• TASK DIRECTIONS: Would you repeat the entries below word for word and omit the pictures?

Top of SUPPLIED RECORDS

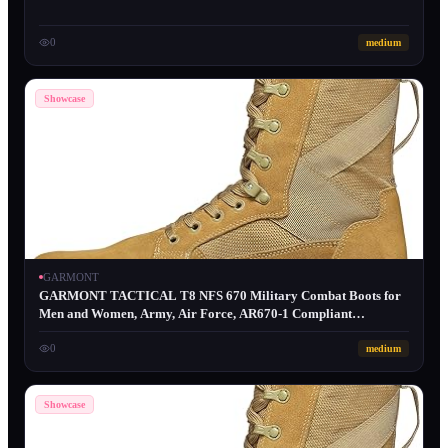
0
medium
Showcase
GARMONT
GARMONT TACTICAL T8 NFS 670 Military Combat Boots for
Men and Women, Army, Air Force, AR670-1 Compliant
Footwear, Lightweight, Suede Leather
0
medium
Showcase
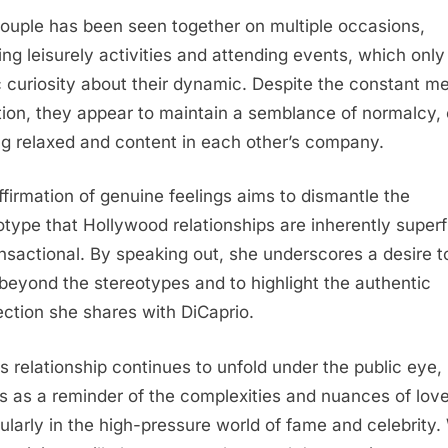
ouple has been seen together on multiple occasions,
ing leisurely activities and attending events, which only
c curiosity about their dynamic. Despite the constant m
tion, they appear to maintain a semblance of normalcy, 
ng relaxed and content in each other’s company.
ffirmation of genuine feelings aims to dismantle the
otype that Hollywood relationships are inherently superfi
ansactional. By speaking out, she underscores a desire t
beyond the stereotypes and to highlight the authentic
ction she shares with DiCaprio.
is relationship continues to unfold under the public eye, 
s as a reminder of the complexities and nuances of love
cularly in the high-pressure world of fame and celebrity.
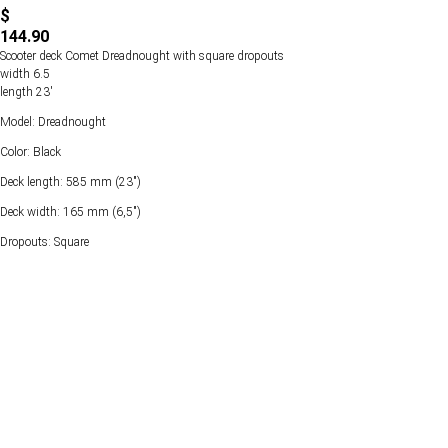
$
144.90
Scooter deck Comet Dreadnought with square dropouts
width 6.5
length 23'
Model: Dreadnought
Color: Black
Deck length: 585 mm (23")
Deck width: 165 mm (6,5")
Dropouts: Square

Bottom of SUPPLIED RECORDS

• ANSWER TO THIS TASK:
0
medium
Showcase
GARMONT
GARMONT TACTICAL T8 NFS 670 Military Combat Boots for
Men and Women, Army, Air Force, AR670-1 Compliant
Footwear, Lightweight, Suede Leather
0
medium
Showcase
ouple has been seen together on multiple occasions,
ing leisurely activities and attending events, which only
c curiosity about their dynamic. Despite the constant m
tion, they appear to maintain a semblance of normalcy, 
ng relaxed and content in each other’s company.
ffirmation of genuine feelings aims to dismantle the
otype that Hollywood relationships are inherently superfi
ansactional. By speaking out, she underscores a desire t
beyond the stereotypes and to highlight the authentic
ction she shares with DiCaprio.
is relationship continues to unfold under the public eye, 
s as a reminder of the complexities and nuances of love
cularly in the high-pressure world of fame and celebrity.
$
144.90
Scooter deck Comet Dreadnought with square dropouts
width 6.5
length 23'
Model: Dreadnought
Color: Black
Deck length: 585 mm (23")
Deck width: 165 mm (6,5")
Dropouts: Square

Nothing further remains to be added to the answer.